The dead were generally buried singularly in low flat Graves, sometimes with a low mound raise over it sometimes without. Men were generally buried on their right side with their head facing West and their face to the South with their knees bent. Women were usually buried on their left side with their head facing East And their face to the South. Though in some Polish graves, the bodies were buried with their heads facing South, women on their right side, looking East, men on their left side, looking West. Men were usually buried with axes laid near their face and a knife at their hip, Occasionally they were buried with pottery behind their head (in which case an axe is usually not present). Wagons, animals, beakers, flint blades, amber beads, copper tools, and shell ornaments are also found as grave goods.
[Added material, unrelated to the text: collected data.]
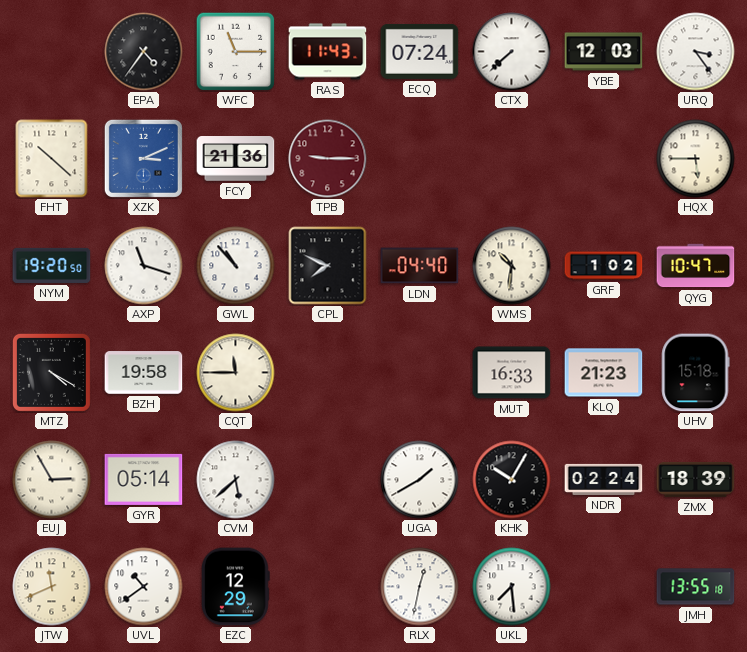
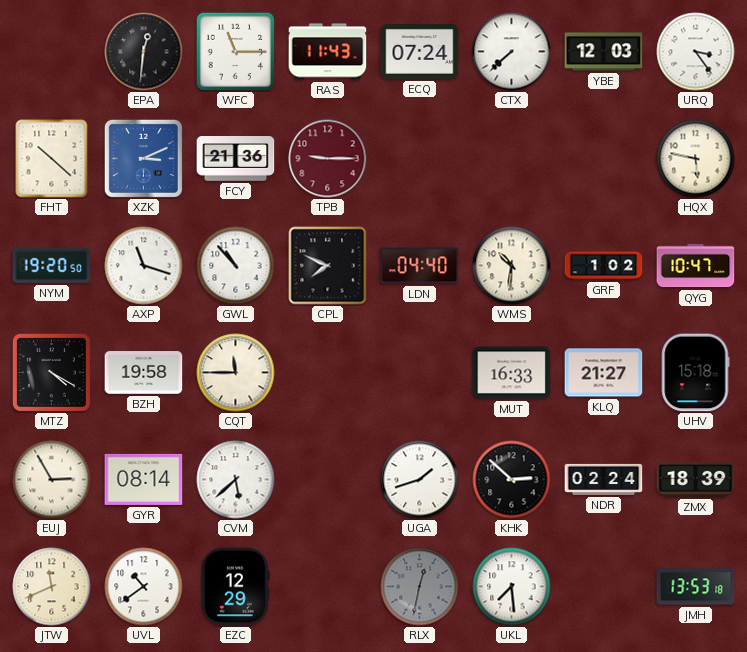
EPA: 4:36 -> 12:31
HQX: 5:45 -> 5:47
KLQ: 21:23 -> 21:27
GYR: 05:14 -> 08:14
UGA: 1:40 -> 1:42
KHK: 10:05 -> 2:52
RLX dial: white -> grey
JMH: 13:55 -> 13:53
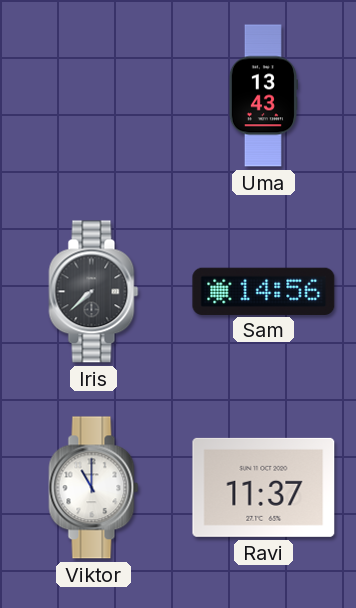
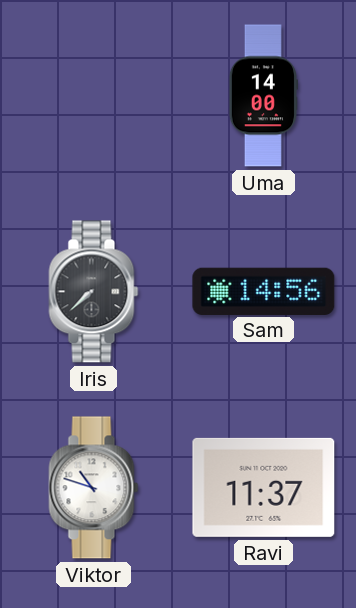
Uma: 13:43 -> 14:00
Viktor: 11:00 -> 10:48
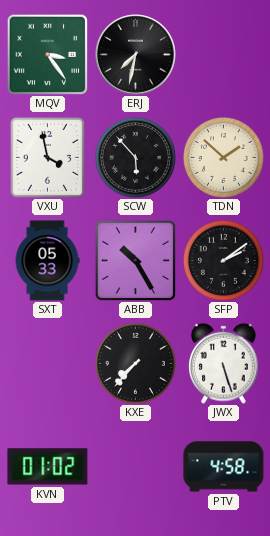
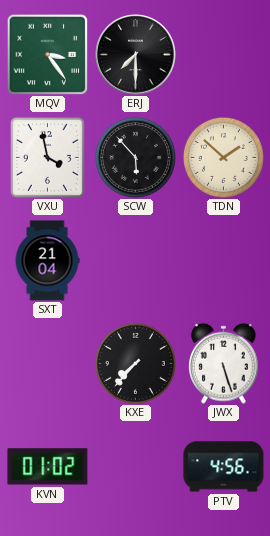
ERJ: 7:32 -> 7:30
SXT: 05:33 -> 21:04
ABB: 10:25 -> none
SFP: 2:09 -> none
PTV: 4:58 -> 4:56
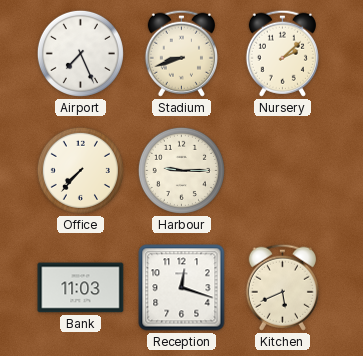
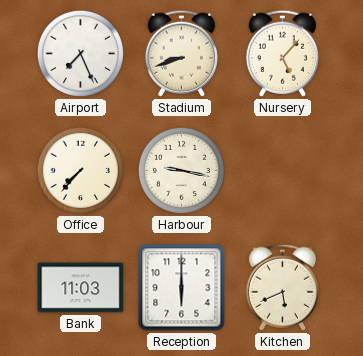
Nursery: 2:08 -> 5:07
Harbour: 9:15 -> 9:17
Reception: 12:18 -> 6:00
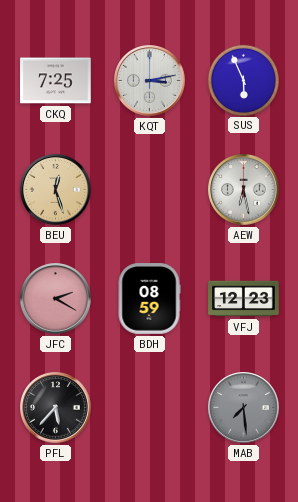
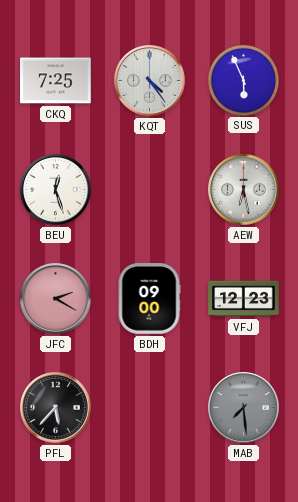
KQT: 3:13 -> 4:24
BEU dial: champagne -> white
BDH: 08:59 -> 09:00
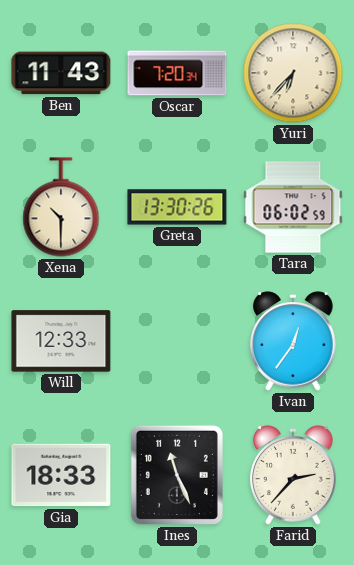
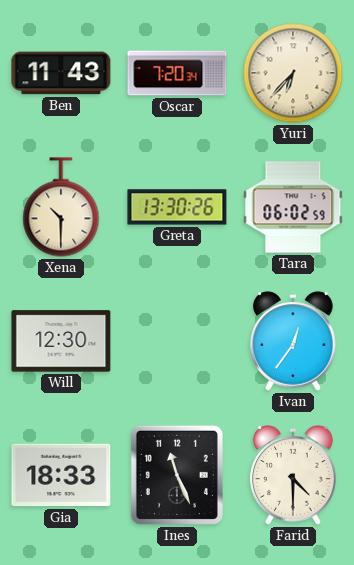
Will: 12:33 -> 12:30
Farid: 2:37 -> 4:30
Migrations and Relations to Later People

The Corded Ware are ancestral to all Northern Europeans to a greater or lesser extent, in the East the Finns, Estonians, and North Russians carry the highest percentage of Corded Ware admixture. In the West it is the Poles, Belarusians, Ukrainians, and Russians from Oryol, Ryazan, Smolensk, and Kursk. And in the North, it is the Swedes, Danes, Norwegians, Icelanders, and Germans. The people of the British Isles also have a strong connection to the Corded Ware, with a large and relatively rapid migration taking place sometime around 2500 BC, which wiped out most of the pre-existing people of the Megalithic cCulture. The men of the Corded Ware were mostly R1B and R1A, and Corded Ware people also had some of the highest prevalence of the gene RS 4988235, ( the gene which allows the digestion of milk into adulthood), at the time.